The government needs to clarify its infrastructure investment plans and how it wants to split public and private financing.

Investment in the UK’s infrastructure needs to rise massively after decades of under-spending.
The government wants to attract more private finance to help meet challenges like net zero.
The ICE’s new report on paying for Britain’s infrastructure, which is part of the Next Steps programme, explores how it can achieve that.
We spoke to a range of experts. One of their key messages was that new finance models aren’t the answer.
There’s no shortage of private money interested in infrastructure. But investors see the UK as a risky bet.
They’re concerned about policy reversals, regulatory constraints and delayed or cancelled projects.
The public also lack confidence that it will get the infrastructure it needs on time and in budget, according to polling commissioned by the ICE.
To rebuild trust, the government needs to fix the fundamentals of infrastructure planning and work with investors and the supply chain to show they can deliver.
The ICE’s new report highlights five ways it can do that:
1. Be clear about its infrastructure investment plans
The government has put infrastructure at the centre of its plan for growth.
But it needs to clarify its investment plans. In particular, which sectors are priorities for investment and how it wants to split public and private financing between them.
The 10-year national infrastructure strategy should help. But it cannot just be a high-level list of objectives, targets, and projects.
It needs to enable decisions about priorities and what’s achievable.
It must embrace partnerships by enabling investors, supply chain companies, businesses and individuals to develop local and market-driven solutions.
And it must be underpinned by a stable, prioritised pipeline of credible projects.
2. De-risk projects to boost delivery
A strategic vision is no good if investors, the supply chain and the public don’t think the government can deliver it.
Nor can the UK’s infrastructure needs be met through more spending alone. The government and the construction supply chain must deliver infrastructure faster and cheaper.
The UK isn’t alone in struggling to deliver infrastructure efficiently. But it’s among the worst performers among similar countries.
Skills, planning reform and digital uptake are key challenges.
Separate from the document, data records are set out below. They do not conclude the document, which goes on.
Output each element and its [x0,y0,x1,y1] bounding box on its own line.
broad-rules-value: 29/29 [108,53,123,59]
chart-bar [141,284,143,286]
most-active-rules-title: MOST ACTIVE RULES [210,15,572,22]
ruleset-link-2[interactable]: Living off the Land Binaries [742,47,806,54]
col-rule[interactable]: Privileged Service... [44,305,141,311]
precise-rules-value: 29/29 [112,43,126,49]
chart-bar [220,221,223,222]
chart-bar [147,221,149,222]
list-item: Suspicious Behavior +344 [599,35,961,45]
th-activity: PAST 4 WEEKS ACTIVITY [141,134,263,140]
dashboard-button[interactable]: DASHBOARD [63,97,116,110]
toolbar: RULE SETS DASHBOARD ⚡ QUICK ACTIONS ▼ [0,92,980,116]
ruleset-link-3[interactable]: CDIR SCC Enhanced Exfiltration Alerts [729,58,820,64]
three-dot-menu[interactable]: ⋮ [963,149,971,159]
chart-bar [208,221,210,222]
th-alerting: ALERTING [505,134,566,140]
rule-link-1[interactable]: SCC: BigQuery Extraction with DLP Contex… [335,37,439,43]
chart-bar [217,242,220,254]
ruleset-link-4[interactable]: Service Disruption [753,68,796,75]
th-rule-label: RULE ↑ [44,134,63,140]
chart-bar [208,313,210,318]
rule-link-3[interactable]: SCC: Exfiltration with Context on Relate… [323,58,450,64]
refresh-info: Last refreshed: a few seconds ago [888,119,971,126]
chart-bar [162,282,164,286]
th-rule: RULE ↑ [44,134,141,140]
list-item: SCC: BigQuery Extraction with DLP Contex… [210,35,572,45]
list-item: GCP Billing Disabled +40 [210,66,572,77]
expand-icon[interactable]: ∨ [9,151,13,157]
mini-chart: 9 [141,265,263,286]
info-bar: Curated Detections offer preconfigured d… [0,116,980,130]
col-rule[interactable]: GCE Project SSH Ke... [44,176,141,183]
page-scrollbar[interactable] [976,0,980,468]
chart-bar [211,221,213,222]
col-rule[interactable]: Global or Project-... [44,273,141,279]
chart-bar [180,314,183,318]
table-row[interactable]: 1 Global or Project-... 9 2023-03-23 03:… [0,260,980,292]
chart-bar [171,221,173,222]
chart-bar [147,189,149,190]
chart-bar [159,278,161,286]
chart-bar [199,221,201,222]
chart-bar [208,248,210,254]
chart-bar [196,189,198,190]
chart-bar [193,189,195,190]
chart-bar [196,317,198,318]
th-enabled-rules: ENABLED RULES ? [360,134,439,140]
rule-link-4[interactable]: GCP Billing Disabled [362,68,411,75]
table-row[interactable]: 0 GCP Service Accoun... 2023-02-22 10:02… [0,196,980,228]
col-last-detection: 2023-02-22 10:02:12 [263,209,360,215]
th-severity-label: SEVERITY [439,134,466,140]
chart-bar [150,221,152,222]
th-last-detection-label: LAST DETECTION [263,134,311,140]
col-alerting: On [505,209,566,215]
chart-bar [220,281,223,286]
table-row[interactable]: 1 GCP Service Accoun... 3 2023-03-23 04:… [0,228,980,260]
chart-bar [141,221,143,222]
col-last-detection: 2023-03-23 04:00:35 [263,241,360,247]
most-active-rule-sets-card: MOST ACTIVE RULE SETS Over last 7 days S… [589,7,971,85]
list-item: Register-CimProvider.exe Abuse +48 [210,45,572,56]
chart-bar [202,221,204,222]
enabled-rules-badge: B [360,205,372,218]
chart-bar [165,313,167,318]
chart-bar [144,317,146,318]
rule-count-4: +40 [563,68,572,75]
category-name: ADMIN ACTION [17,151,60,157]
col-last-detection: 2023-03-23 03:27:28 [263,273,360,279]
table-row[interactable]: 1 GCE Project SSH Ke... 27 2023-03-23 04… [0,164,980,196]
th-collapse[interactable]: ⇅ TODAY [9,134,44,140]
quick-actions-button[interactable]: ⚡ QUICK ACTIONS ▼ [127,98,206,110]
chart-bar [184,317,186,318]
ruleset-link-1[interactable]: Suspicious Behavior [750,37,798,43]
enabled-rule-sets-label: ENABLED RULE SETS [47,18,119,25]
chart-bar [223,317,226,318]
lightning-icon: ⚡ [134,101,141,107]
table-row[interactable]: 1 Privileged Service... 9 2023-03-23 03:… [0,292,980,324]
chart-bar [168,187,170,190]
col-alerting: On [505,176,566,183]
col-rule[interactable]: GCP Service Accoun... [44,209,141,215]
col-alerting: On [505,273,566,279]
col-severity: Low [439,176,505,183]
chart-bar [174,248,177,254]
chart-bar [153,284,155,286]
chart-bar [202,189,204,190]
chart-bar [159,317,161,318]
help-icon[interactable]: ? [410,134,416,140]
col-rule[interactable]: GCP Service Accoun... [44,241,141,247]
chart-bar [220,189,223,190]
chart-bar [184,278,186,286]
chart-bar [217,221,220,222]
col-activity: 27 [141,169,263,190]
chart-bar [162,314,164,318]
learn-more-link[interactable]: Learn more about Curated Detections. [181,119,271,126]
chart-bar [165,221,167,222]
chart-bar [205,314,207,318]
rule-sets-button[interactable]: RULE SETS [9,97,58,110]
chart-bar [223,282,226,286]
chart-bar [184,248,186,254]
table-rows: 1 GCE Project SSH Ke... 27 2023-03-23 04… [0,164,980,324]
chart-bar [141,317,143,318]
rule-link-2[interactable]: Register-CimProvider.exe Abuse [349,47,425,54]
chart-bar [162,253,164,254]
The government and the supply chain need to work together to address them.
More early-stage project work and less political interference once projects are launched can also reduce risk – making project more attractive to private investors.
The new National Infrastructure and Service Transformation Authority (NISTA) is an opportunity to address some of these issues.
3. Strengthen commercial capability across government
There’s no one-size-fits-all infrastructure investment model. Expertise is needed across a range of approaches being used in different sectors.
However, projects may not be getting the right advice on which model to use.
And key commercial skills, like contract management, procurement and negotiation, are too thinly spread across government.
Stronger Green Book guidance could help ensure all options are considered.
But the government needs to prioritise and invest in recruitment and training so departments are ready to deliver its 10-year national infrastructure strategy.
4. Ensure public and private investment are complementary
Investors need to know how the government intends to split public and private finance.
To maximise the benefits of that investment, they need to complement each other.
That means using the limited amount of public investment available – and bodies like the National Wealth Fund – to crowd-in private sector investment.
For example, public investment may have little use in sectors where the private sector is well-established.
But it can help make riskier, innovative sectors needed for the net zero transition more attractive to private investors.
Regulation also needs to become more dynamic, flexible and drive long-term investment in critical infrastructure.
The government’s power isn’t just financial. It can also convene, collaborate and build partnerships with the private sector.
5. Engage the public too
The public ultimately fund new infrastructure through taxes, utility bills or user charges.
That means the government will need public support to deliver its 10-year infrastructure strategy and to increase private investment in infrastructure.
But almost two-thirds of people (63%) felt that information about major infrastructure projects is poorly communicated to them, in polling conducted by Opinium for this project.
People associate the private sector with more innovation and efficiency than the public sector. But they are wary about excessive profits and pricing people out of services.
The good news is people recognise the wider benefits infrastructure can deliver – like economic growth, more reliable public services and better connectivity.
And they want to hear more about those projects – why they’re being built, who’s paying and what it will cost them individually.
They also want more transparency and accountability for infrastructure delivery.
The government should engage people more about how infrastructure investment meets their needs and be clear about the benefits of private sector involvement, as well as the trade-offs.